Wilhelmina called Budget and got us a pretty good deal on a car for ten days. Our plan is to drive from Windhoek to Swakopmund and then on to the sand dunes at Sossusvlei and back to Windhoek.
While we were working out the details, Felix got nervous and had to walk away. Sam and I smiled at this, but I understood. I get nervous at these sorts of things as well. It’s a good thing Sam is here to hammer things out logistically.
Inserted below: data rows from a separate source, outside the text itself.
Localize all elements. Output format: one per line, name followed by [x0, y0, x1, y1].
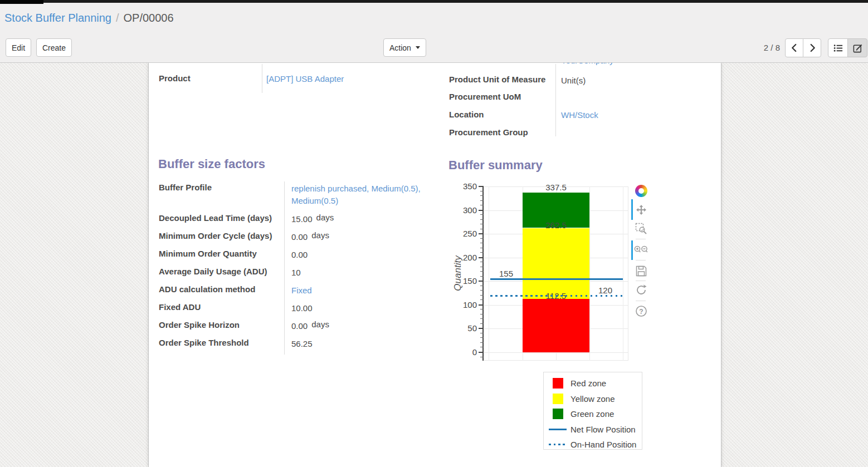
form-view-button[interactable]: [847, 38, 867, 57]
y-tick-label: 350: [449, 181, 477, 191]
help-icon[interactable]: ?: [634, 304, 648, 318]
legend-label: Red zone: [570, 378, 606, 388]
y-axis-line: [482, 186, 484, 361]
y-tick-minor: [480, 337, 484, 338]
field-row: Minimum Order Quantity 0.00: [159, 248, 437, 266]
location-field-value[interactable]: WH/Stock: [561, 110, 598, 120]
box-zoom-icon[interactable]: [634, 222, 648, 236]
procurement-group-field-label: Procurement Group: [449, 127, 528, 137]
pager-counter: 2 / 8: [745, 38, 780, 57]
spike-threshold-label: Order Spike Threshold: [159, 337, 284, 355]
bar-value-label: 337.5: [523, 183, 589, 191]
spike-horizon-value: 0.00: [291, 321, 308, 331]
adu-method-value[interactable]: Fixed: [291, 286, 312, 295]
buffer-profile-value[interactable]: replenish purchased, Medium(0.5), Medium…: [291, 183, 432, 207]
bar-segment-red-zone: [523, 299, 589, 352]
y-tick-minor: [480, 276, 484, 277]
adu-method-label: ADU calculation method: [159, 283, 284, 301]
y-tick-minor: [480, 229, 484, 229]
y-tick-minor: [480, 342, 484, 343]
y-tick-major: [479, 328, 484, 329]
legend-label: Net Flow Position: [570, 425, 636, 434]
pan-icon[interactable]: [634, 203, 648, 217]
legend-item-net-flow-position[interactable]: Net Flow Position: [544, 422, 642, 437]
y-tick-minor: [480, 262, 484, 262]
y-tick-label: 100: [449, 300, 477, 310]
field-separator: [262, 64, 262, 93]
field-row: Order Spike Threshold 56.25: [159, 337, 437, 355]
navbar-active-tab[interactable]: [0, 0, 43, 4]
dlt-suffix: days: [316, 213, 334, 222]
y-tick-label: 50: [449, 323, 477, 333]
form-sheet: YourCompany Product [ADPT] USB Adapter P…: [148, 63, 721, 467]
y-tick-minor: [480, 214, 484, 215]
line-value-label: 155: [499, 269, 513, 278]
y-tick-minor: [480, 333, 484, 333]
y-tick-minor: [480, 243, 484, 243]
pager-next-button[interactable]: [803, 38, 821, 57]
yellow-zone-swatch-icon: [548, 394, 567, 404]
modebar-divider: [636, 281, 646, 281]
procurement-uom-field-label: Procurement UoM: [449, 92, 521, 101]
legend-item-green-zone[interactable]: Green zone: [544, 406, 642, 422]
buffer-size-factors-group: Buffer Profile replenish purchased, Medi…: [159, 181, 437, 355]
y-tick-minor: [480, 309, 484, 309]
y-tick-minor: [480, 290, 484, 291]
y-tick-minor: [480, 200, 484, 201]
y-tick-label: 200: [449, 253, 477, 263]
modebar-divider: [636, 260, 646, 260]
action-dropdown-button[interactable]: Action: [383, 38, 426, 57]
chevron-left-icon: [789, 43, 799, 53]
create-button-label: Create: [42, 43, 66, 52]
y-tick-label: 300: [449, 205, 477, 215]
pager-previous-button[interactable]: [785, 38, 803, 57]
field-row: Order Spike Horizon 0.00days: [159, 319, 437, 337]
on-hand-position-line: [490, 295, 623, 297]
y-tick-major: [479, 304, 484, 306]
legend-item-yellow-zone[interactable]: Yellow zone: [544, 391, 642, 407]
solid-line-swatch-icon: [548, 429, 567, 430]
edit-button[interactable]: Edit: [6, 38, 31, 57]
product-field-label: Product: [159, 73, 191, 83]
spike-horizon-label: Order Spike Horizon: [159, 319, 284, 337]
save-image-icon[interactable]: [634, 264, 648, 278]
create-button[interactable]: Create: [36, 38, 72, 57]
view-switcher: [828, 38, 867, 57]
y-tick-major: [479, 257, 484, 258]
spike-horizon-suffix: days: [311, 319, 329, 329]
pager-buttons: [785, 38, 821, 57]
y-tick-minor: [480, 267, 484, 267]
legend-item-red-zone[interactable]: Red zone: [544, 376, 642, 391]
y-tick-minor: [480, 219, 484, 220]
bar-value-label: 262.5: [523, 221, 589, 229]
moc-label: Minimum Order Cycle (days): [159, 230, 284, 248]
gridline-vertical: [589, 186, 590, 361]
zoom-in-out-icon[interactable]: [634, 243, 648, 257]
y-tick-minor: [480, 299, 484, 300]
bar-segment-yellow-zone: [523, 228, 589, 299]
breadcrumb-current: OP/00006: [124, 12, 174, 24]
buffer-size-factors-title: Buffer size factors: [158, 157, 265, 171]
list-view-button[interactable]: [828, 38, 848, 57]
y-tick-label: 0: [449, 347, 477, 357]
dotted-line-swatch-icon: [548, 444, 567, 445]
y-tick-minor: [480, 224, 484, 224]
y-tick-minor: [480, 271, 484, 272]
spike-threshold-value: 56.25: [291, 339, 313, 348]
plotly-modebar: ?: [631, 181, 656, 326]
red-zone-swatch-icon: [548, 378, 567, 389]
product-field-value[interactable]: [ADPT] USB Adapter: [266, 74, 344, 83]
green-zone-swatch-icon: [548, 409, 567, 419]
legend-item-on-hand-position[interactable]: On-Hand Position: [544, 437, 642, 453]
y-tick-minor: [480, 318, 484, 319]
plotly-logo-icon[interactable]: [635, 185, 647, 197]
breadcrumb-parent-link[interactable]: Stock Buffer Planning: [4, 12, 111, 24]
y-tick-label: 250: [449, 229, 477, 239]
form-view-icon: [852, 43, 863, 53]
y-tick-minor: [480, 205, 484, 205]
y-tick-minor: [480, 252, 484, 253]
reset-axes-icon[interactable]: [634, 283, 648, 297]
y-tick-label: 150: [449, 276, 477, 286]
field-row: Average Daily Usage (ADU) 10: [159, 266, 437, 283]
y-tick-major: [479, 233, 484, 234]
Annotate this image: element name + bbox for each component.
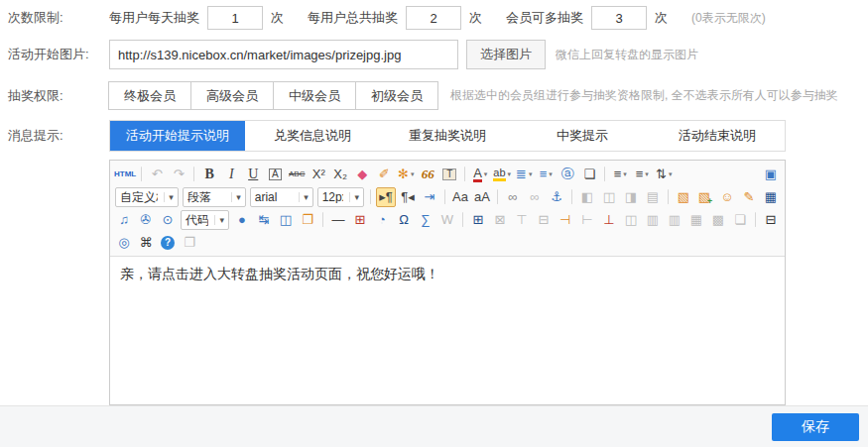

After the travel agency, we went to the mall where Sam helped Felix and me pick out new clothes to replace our tattered rags for the New Years celebration in Swakopmund. I found my clothes relatively easily. I got a new shirt and a pair of real flip-flops and a new belt. Felix was a different story. He tried on several things that Sam had picked out and none of them worked. While Sam was away looking for something else, he told me that he was worried that Sam would be upset that he didn’t like anything she picked out. When he went back into the dressing room, Sam said she was worried that Felix was feeling that she wasn’t helping him enough. I enjoyed the whole thing immensely. It ended with Felix buying a shirt that Sam had dismissed earlier.
Afterward, Felix and I tried again to find a Christmas present for Sam. We looked at purses, but Felix said that they would be an empty gesture. Then we struck on an idea (both of us at exactly the same time). We would get Sam a picture of the two of us. We found a Shoprite that has a photo center and blew up two pictures from Felix’s camera- one of Felix and me and a second of the three of us. Then we walked through at least five different photo shops before we found a double frame that would hold the right size pictures. Next time, we will get the frame and then the pictures.
At a stationary shop in the mall, we bought felt pens for personalizing messages to Sam on the back of the frame. We went to a restaurant where we could sit down to write our messages. We even bought wrapping paper and wrapped the frame. I’m pretty proud of the whole thing.
When Sam met us for lunch she unwrapped the present and loved it and demanded to know whose idea it was. We told her the truth: we had thought of it, both of us, at exactly the same time.
Tonight, we wear our new shirts to a Windhoek night club.